This entry was posted on June 2, 2010 at 11:05 am and is filed under Action, Fantasy, Horror, Michael Stone, Short Story . You can follow any responses to this entry through the RSS 2.0 feed.
You can skip to the end and leave a response. Pinging is currently not allowed.
60 Responses to “Episode 74: Like Cat And Dog by Michael Stone”
For Rish, a transcript of my author’s note:
“My name is Heather and my dad is the author of Like Cat and Dog. Hope you all enjoyed it. Dad says I’m not old enough to listen to it yet. I’ll have to take your word for whether it’s any good or not.”
“It’s no good looking at me like that, you’re not listening to it and that’s that. Just get on with the interview, come on.”
“Harumph. Right, Dad, tell the listeners how this story came about.”
“Well, the punchline came from a hundred word story I wrote for Fusing Horizons in 2003. A couple of years later, that story grew into a werecat story – No Dogs Allowed – which was published in an anthology called Twisted Cat Tales. And then, in 2007, it grew again to become this story, Like Cat and Dog, which was published in the Beast Within anthology from Graveside Tales.”
“Where will it all end?”
“You would say that, you asked me to say it!”
“Sshh! Just ask the questions like I told you to.”
“So, where will it all end?”
“Good question. I’m currently working on a novel-length mystery that features Sophie. She’s tracking down a mysterious bogeyman that preys on the Gifted, called the Skinner.”
“Okay, I think we’ve covered everything. Can I listen to the story now?”
Thanks for doing a bang up job on the story guys — massive thanks and big dollops of kudos to all concerned, L. Harris, Liz, Bryan, Rebecca and John Lincoln, Big and yeah, even Rish. You people know how to bring a story to life.
The artwork above is by my brother-in-law, Mark Cartlidge. He doesn’t have a web presence, sadly, but he will be providing a cover and 20+ interior illustrations for my collection ‘Memory Bones’, due out next April from Graveside Tales. Mark’s a top bloke and I reckon you’ll be seeing more of his stuff around in the future (and not just in my books!).
As for a follow-up to ‘Like Cat and Dog’, I did indeed write a novelette called ‘The Skinner’, which became a novella, and it is now growing into a novel for my agent to shop around. Nothing short enough to send your way, more’s the pity.
It was a ton of fun voicing Sophie! I hope my British accent wasn’t too cringe-worthy. Thanks for writing such an interesting story. I loved the twist at the end. Always wanted to play the “bad”? guy. ~Scribe
I thought your English accent was great. The only place I noticed a difference was your pronunciation of Graham. We say it as Gray-uhm. Apart from that, I can’t say I never really twigged that the readers were American.
As someone else has said in the comments, there are hundreds of dialects and accents in the UK and there are probably as many in the US. Your English accent was as good as mine!

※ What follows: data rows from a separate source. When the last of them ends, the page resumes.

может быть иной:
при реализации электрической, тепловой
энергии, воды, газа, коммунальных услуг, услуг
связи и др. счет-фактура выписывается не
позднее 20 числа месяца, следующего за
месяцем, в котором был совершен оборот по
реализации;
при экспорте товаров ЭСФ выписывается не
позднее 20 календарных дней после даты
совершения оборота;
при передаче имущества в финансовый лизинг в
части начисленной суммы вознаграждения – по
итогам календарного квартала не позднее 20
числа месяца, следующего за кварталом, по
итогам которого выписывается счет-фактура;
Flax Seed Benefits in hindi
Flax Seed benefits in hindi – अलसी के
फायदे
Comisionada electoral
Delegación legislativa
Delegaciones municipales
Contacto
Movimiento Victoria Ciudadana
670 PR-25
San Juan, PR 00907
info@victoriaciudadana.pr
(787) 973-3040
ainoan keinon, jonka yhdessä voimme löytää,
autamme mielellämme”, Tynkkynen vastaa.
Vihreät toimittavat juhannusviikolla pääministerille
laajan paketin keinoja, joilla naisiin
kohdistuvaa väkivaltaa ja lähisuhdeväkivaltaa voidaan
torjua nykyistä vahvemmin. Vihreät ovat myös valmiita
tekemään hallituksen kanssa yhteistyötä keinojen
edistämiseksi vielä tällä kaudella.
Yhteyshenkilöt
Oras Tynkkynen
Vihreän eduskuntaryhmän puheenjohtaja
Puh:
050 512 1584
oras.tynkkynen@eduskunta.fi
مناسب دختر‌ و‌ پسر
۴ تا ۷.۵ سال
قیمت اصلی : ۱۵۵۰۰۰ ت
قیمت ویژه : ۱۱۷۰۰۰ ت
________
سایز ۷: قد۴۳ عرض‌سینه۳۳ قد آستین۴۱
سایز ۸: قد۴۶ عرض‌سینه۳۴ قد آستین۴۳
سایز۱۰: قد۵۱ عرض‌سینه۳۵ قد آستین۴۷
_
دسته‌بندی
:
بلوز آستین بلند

Great story Michael! It has a refreshingly different tone to any of the Urban Fantasy I’ve read. I didn’t have any problem understanding your accent :) The Midlands still has such a rich collection of accents and local dialects despite the spread in Estuary English across the UK!

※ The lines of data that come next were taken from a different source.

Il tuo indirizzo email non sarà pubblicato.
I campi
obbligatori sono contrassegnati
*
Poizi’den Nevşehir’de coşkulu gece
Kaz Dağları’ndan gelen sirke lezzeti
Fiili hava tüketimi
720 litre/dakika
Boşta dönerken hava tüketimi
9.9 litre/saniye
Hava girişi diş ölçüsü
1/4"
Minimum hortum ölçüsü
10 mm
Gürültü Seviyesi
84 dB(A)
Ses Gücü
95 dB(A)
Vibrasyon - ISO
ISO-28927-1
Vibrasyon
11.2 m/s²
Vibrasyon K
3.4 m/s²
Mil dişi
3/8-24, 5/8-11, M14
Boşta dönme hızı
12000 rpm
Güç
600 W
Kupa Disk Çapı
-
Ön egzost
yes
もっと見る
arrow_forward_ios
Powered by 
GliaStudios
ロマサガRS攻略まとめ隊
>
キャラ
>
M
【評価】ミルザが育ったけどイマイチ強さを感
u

Rish, I think a female cat is called a Queen. Reading Twilight out of curiosity seems fair enough, it’s probably better than me reading it in order to mock my friends and co-workers. I’m not sure it was worth it…
Big, if your cat seems otherwise healthy then she may be eating too fast or too much.
Is there an English to American version of Dick Van Dyke’s Cockney accent? Most of the English and Aussie actors I’ve seen playing Americans seem fairly convincing but do they all sound completely off to the native ear?
Worse than the spread in Estuary English is the inflection known as (I think) Australian Question Intonation, where every sentence rises in pitch at the end as though it’s a question. Five minutes of that makes my teeth ache.
Cary Elwes always sounds English, even when–ESPECIALLY when–he’s doing an American accent. And Sam Worthington seems to have difficulty hiding his Aussie accent (unless Perseus, the guy in Terminator, and Jake Sully were all transplants from Perth).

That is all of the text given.